- **Brief**
Where the listing shows an image, skip it and output all other material unchanged.

- **Information given**

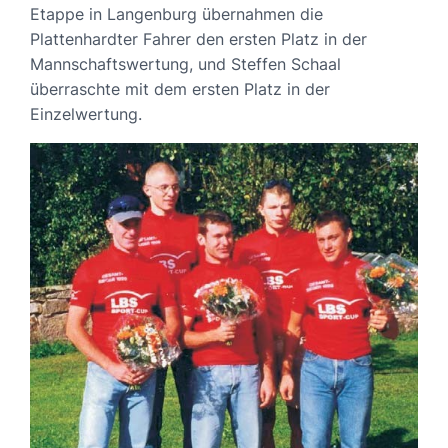
Etappe in Langenburg übernahmen die
Plattenhardter Fahrer den ersten Platz in der
Mannschaftswertung, und Steffen Schaal
überraschte mit dem ersten Platz in der
Einzelwertung.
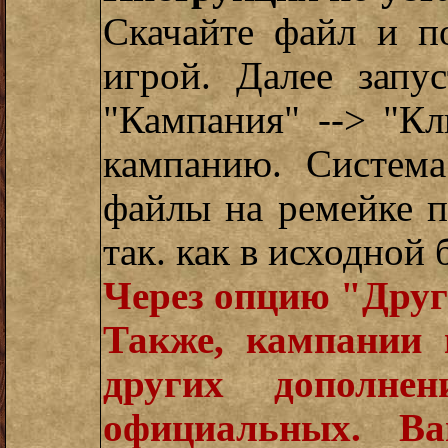
Скачайте файл и п
игрой. Далее запу
"Кампания" --> "К
кампанию. Система
файлы на ремейке п
так. как в исходной 
Через опцию "Друг
Также, кампании
других дополне
официальных. В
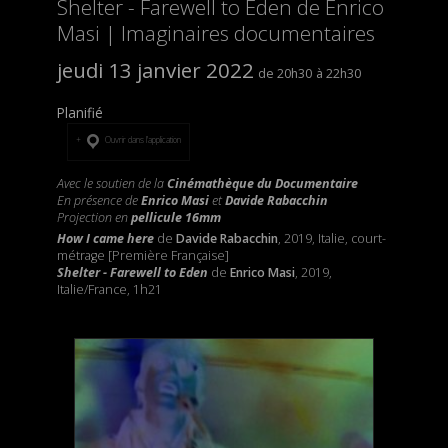
Shelter - Farewell to Eden de Enrico
Masi | Imaginaires documentaires
jeudi 13 janvier 2022
20h30
22h30
Planifié
Ouvrir dans l’application
Avec le soutien de la
Cinémathèque du Documentaire
En présence de
Enrico Masi
et
Davide Rabacchin
Projection en
pellicule 16mm
How I came here
de
Davide Rabacchin
, 2019, Italie, court-
métrage [Première Française]
Shelter - Farewell to Eden
de
Enrico Masi
, 2019,
Italie/France, 1h21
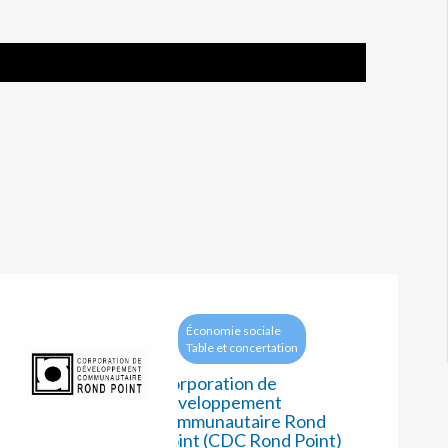
P
Q
R
S
T
U
V
Économie sociale
Table et concertation
Corporation de
développement
communautaire Rond
Point (CDC Rond Point)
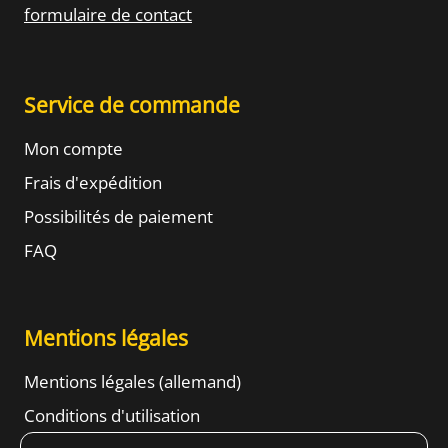
formulaire de contact
Service de commande
Mon compte
Frais d'expédition
Possibilités de paiement
FAQ
Mentions légales
Mentions légales (allemand)
Conditions d'utilisation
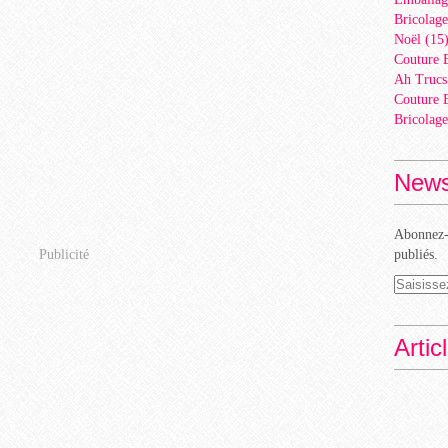
Bricolage
Noël
(15
Couture 
Ah Trucs
Couture 
Bricolage
News
Abonnez-v
Publicité
publiés.
Artic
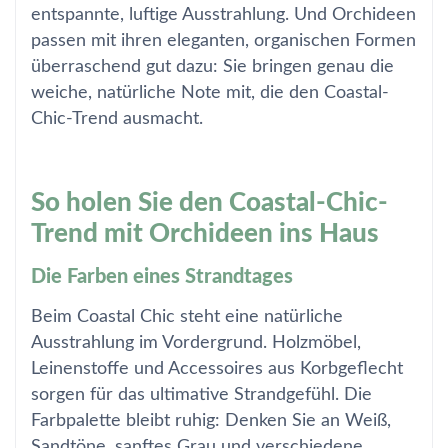
entspannte, luftige Ausstrahlung. Und Orchideen
passen mit ihren eleganten, organischen Formen
überraschend gut dazu: Sie bringen genau die
weiche, natürliche Note mit, die den Coastal-
Chic-Trend ausmacht.
So holen Sie den Coastal-Chic-
Trend mit Orchideen ins Haus
Die Farben eines Strandtages
Beim Coastal Chic steht eine natürliche
Ausstrahlung im Vordergrund. Holzmöbel,
Leinenstoffe und Accessoires aus Korbgeflecht
sorgen für das ultimative Strandgefühl. Die
Farbpalette bleibt ruhig: Denken Sie an Weiß,
Sandtöne, sanftes Grau und verschiedene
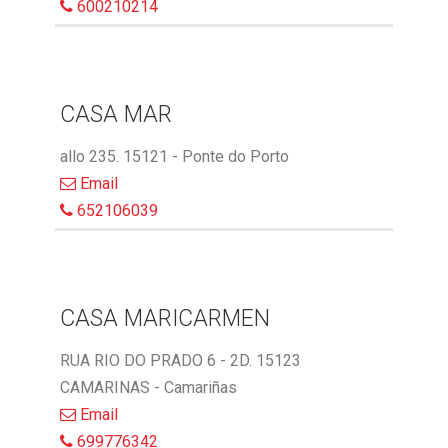
600210214
CASA MAR
allo 235. 15121 - Ponte do Porto
Email
652106039
CASA MARICARMEN
RUA RIO DO PRADO 6 - 2D. 15123
CAMARINAS - Camariñas
Email
699776342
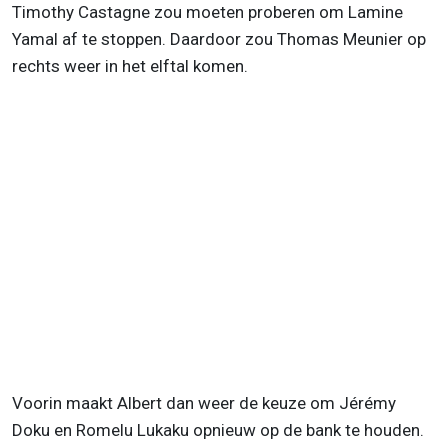
Timothy Castagne zou moeten proberen om Lamine
Yamal af te stoppen. Daardoor zou Thomas Meunier op
rechts weer in het elftal komen.
Voorin maakt Albert dan weer de keuze om Jérémy
Doku en Romelu Lukaku opnieuw op de bank te houden.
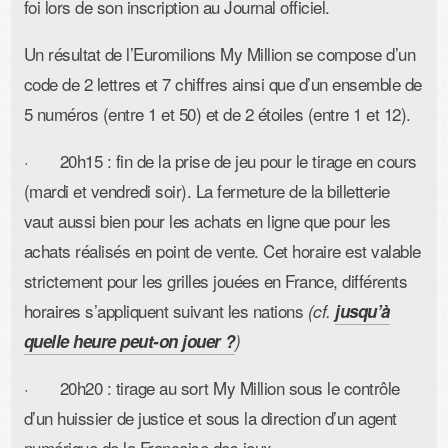
foi lors de son inscription au Journal officiel.
Un résultat de l’Euromilions My Million se compose d’un
code de 2 lettres et 7 chiffres ainsi que d’un ensemble de
5 numéros (entre 1 et 50) et de 2 étoiles (entre 1 et 12).
· 20h15 : fin de la prise de jeu pour le tirage en cours
(mardi et vendredi soir). La fermeture de la billetterie
vaut aussi bien pour les achats en ligne que pour les
achats réalisés en point de vente. Cet horaire est valable
strictement pour les grilles jouées en France, différents
horaires s’appliquent suivant les nations
(cf.
jusqu’à
quelle heure peut-on jouer ?
)
· 20h20 : tirage au sort My Million sous le contrôle
d’un huissier de justice et sous la direction d’un agent
numérique de la Française des jeux.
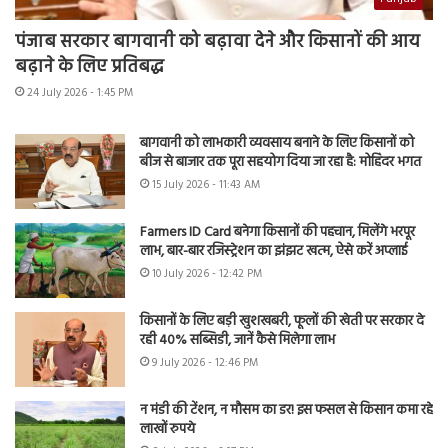
पंजाब सरकार बागवानी को बढ़ावा देने और किसानों की आय
बढ़ाने के लिए प्रतिबद्ध
24 July 2026 - 1:45 PM
बागवानी को लाभकारी व्यवसाय बनाने के लिए किसानों को
बीज से बाजार तक पूरा सहयोग दिया जा रहा है: मोहिंदर भगत
15 July 2026 - 11:43 AM
Farmers ID Card बनेगा किसानों की पहचान, मिलेंगे भरपूर
लाभ, बार-बार रजिस्ट्रेशन का झंझट खत्म, ऐसे करें अप्लाई
10 July 2026 - 12:42 PM
किसानों के लिए बड़ी खुशखबरी, फूलों की खेती पर सरकार दे
रही 40% सब्सिडी, जानें कैसे मिलेगा लाभ
9 July 2026 - 12:46 PM
न मंडी की टेंशन, न मौसम का डर! इस फसल से किसान कमा रहे
लाखों रुपये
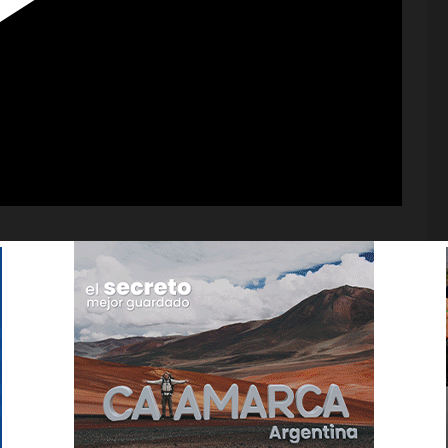
Play
Video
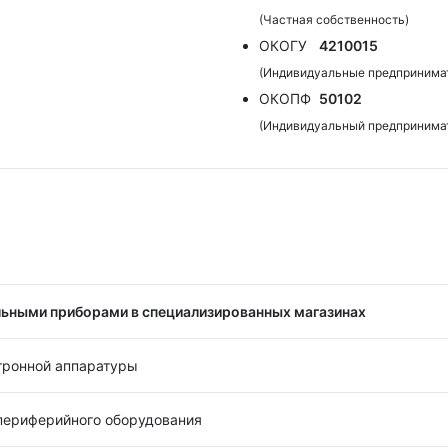
(Частная собственность)
ОКОГУ
4210015
(Индивидуальные предпринима
ОКОПФ
50102
(Индивидуальный предпринима
льными приборами в специализированных магазинах
тронной аппаратуры
периферийного оборудования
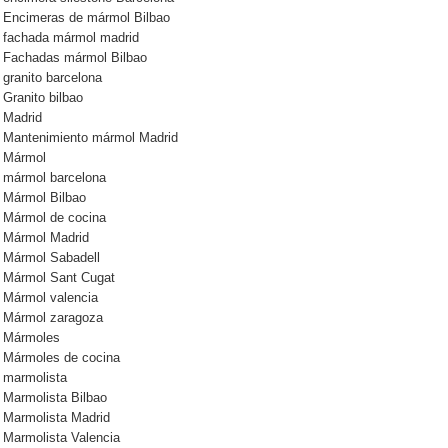
Encimeras de mármol Bilbao
fachada mármol madrid
Fachadas mármol Bilbao
granito barcelona
Granito bilbao
Madrid
Mantenimiento mármol Madrid
Mármol
mármol barcelona
Mármol Bilbao
Mármol de cocina
Mármol Madrid
Mármol Sabadell
Mármol Sant Cugat
Mármol valencia
Mármol zaragoza
Mármoles
Mármoles de cocina
marmolista
Marmolista Bilbao
Marmolista Madrid
Marmolista Valencia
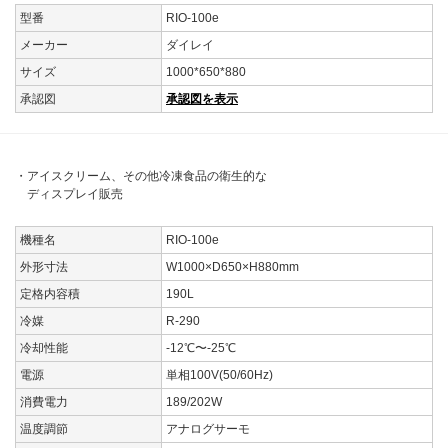
型番
RIO-100e
メーカー
ダイレイ
サイズ
1000*650*880
承認図
承認図を表示
・アイスクリーム、その他冷凍食品の衛生的な
ディスプレイ販売
機種名
RIO-100e
外形寸法
W1000×D650×H880mm
定格内容積
190L
冷媒
R-290
冷却性能
-12℃〜-25℃
電源
単相100V(50/60Hz)
消費電力
189/202W
温度調節
アナログサーモ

- **Written solution**
Etappe in Langenburg übernahmen die
Plattenhardter Fahrer den ersten Platz in der
Mannschaftswertung, und Steffen Schaal
überraschte mit dem ersten Platz in der
Einzelwertung.
Скачайте файл и п
игрой. Далее запу
"Кампания" --> "К
кампанию. Система
файлы на ремейке п
так. как в исходной 
Через опцию "Друг
Также, кампании
других дополне
официальных. В
Shelter - Farewell to Eden de Enrico
Masi | Imaginaires documentaires
jeudi 13 janvier 2022
20h30
22h30
Planifié
Ouvrir dans l’application
Avec le soutien de la
Cinémathèque du Documentaire
En présence de
Enrico Masi
et
Davide Rabacchin
Projection en
pellicule 16mm
How I came here
de
Davide Rabacchin
, 2019, Italie, court-
métrage [Première Française]
Shelter - Farewell to Eden
de
Enrico Masi
, 2019,
Italie/France, 1h21
P
Q
R
S
T
U
V
Économie sociale
Table et concertation
Corporation de
développement
communautaire Rond
Point (CDC Rond Point)
formulaire de contact
Service de commande
Mon compte
Frais d'expédition
Possibilités de paiement
FAQ
Mentions légales
Mentions légales (allemand)
Conditions d'utilisation
Bricolage
Noël
(15
Couture 
Ah Trucs
Couture 
Bricolage
News
Abonnez-v
Publicité
publiés.
Artic
entspannte, luftige Ausstrahlung. Und Orchideen
passen mit ihren eleganten, organischen Formen
überraschend gut dazu: Sie bringen genau die
weiche, natürliche Note mit, die den Coastal-
Chic-Trend ausmacht.
So holen Sie den Coastal-Chic-
Trend mit Orchideen ins Haus
Die Farben eines Strandtages
Beim Coastal Chic steht eine natürliche
Ausstrahlung im Vordergrund. Holzmöbel,
Leinenstoffe und Accessoires aus Korbgeflecht
sorgen für das ultimative Strandgefühl. Die
Farbpalette bleibt ruhig: Denken Sie an Weiß,
Sandtöne, sanftes Grau und verschiedene
600210214
CASA MAR
allo 235. 15121 - Ponte do Porto
Email
652106039
CASA MARICARMEN
RUA RIO DO PRADO 6 - 2D. 15123
CAMARINAS - Camariñas
Email
699776342
Timothy Castagne zou moeten proberen om Lamine
Yamal af te stoppen. Daardoor zou Thomas Meunier op
rechts weer in het elftal komen.
Voorin maakt Albert dan weer de keuze om Jérémy
Doku en Romelu Lukaku opnieuw op de bank te houden.
foi lors de son inscription au Journal officiel.
Un résultat de l’Euromilions My Million se compose d’un
code de 2 lettres et 7 chiffres ainsi que d’un ensemble de
5 numéros (entre 1 et 50) et de 2 étoiles (entre 1 et 12).
· 20h15 : fin de la prise de jeu pour le tirage en cours
(mardi et vendredi soir). La fermeture de la billetterie
vaut aussi bien pour les achats en ligne que pour les
achats réalisés en point de vente. Cet horaire est valable
strictement pour les grilles jouées en France, différents
horaires s’appliquent suivant les nations
(cf.
jusqu’à
quelle heure peut-on jouer ?
)
· 20h20 : tirage au sort My Million sous le contrôle
d’un huissier de justice et sous la direction d’un agent
numérique de la Française des jeux.
पंजाब सरकार बागवानी को बढ़ावा देने और किसानों की आय
बढ़ाने के लिए प्रतिबद्ध
24 July 2026 - 1:45 PM
बागवानी को लाभकारी व्यवसाय बनाने के लिए किसानों को
बीज से बाजार तक पूरा सहयोग दिया जा रहा है: मोहिंदर भगत
15 July 2026 - 11:43 AM
Farmers ID Card बनेगा किसानों की पहचान, मिलेंगे भरपूर
लाभ, बार-बार रजिस्ट्रेशन का झंझट खत्म, ऐसे करें अप्लाई
10 July 2026 - 12:42 PM
किसानों के लिए बड़ी खुशखबरी, फूलों की खेती पर सरकार दे
रही 40% सब्सिडी, जानें कैसे मिलेगा लाभ
9 July 2026 - 12:46 PM
न मंडी की टेंशन, न मौसम का डर! इस फसल से किसान कमा रहे
लाखों रुपये
Play
Video
(Частная собственность)
ОКОГУ
4210015
(Индивидуальные предпринима
ОКОПФ
50102
(Индивидуальный предпринима
льными приборами в специализированных магазинах
тронной аппаратуры
периферийного оборудования
Encimeras de mármol Bilbao
fachada mármol madrid
Fachadas mármol Bilbao
granito barcelona
Granito bilbao
Madrid
Mantenimiento mármol Madrid
Mármol
mármol barcelona
Mármol Bilbao
Mármol de cocina
Mármol Madrid
Mármol Sabadell
Mármol Sant Cugat
Mármol valencia
Mármol zaragoza
Mármoles
Mármoles de cocina
marmolista
Marmolista Bilbao
Marmolista Madrid
Marmolista Valencia
型番
RIO-100e
メーカー
ダイレイ
サイズ
1000*650*880
承認図
承認図を表示
・アイスクリーム、その他冷凍食品の衛生的な
ディスプレイ販売
機種名
RIO-100e
外形寸法
W1000×D650×H880mm
定格内容積
190L
冷媒
R-290
冷却性能
-12℃〜-25℃
電源
単相100V(50/60Hz)
消費電力
189/202W
温度調節
アナログサーモ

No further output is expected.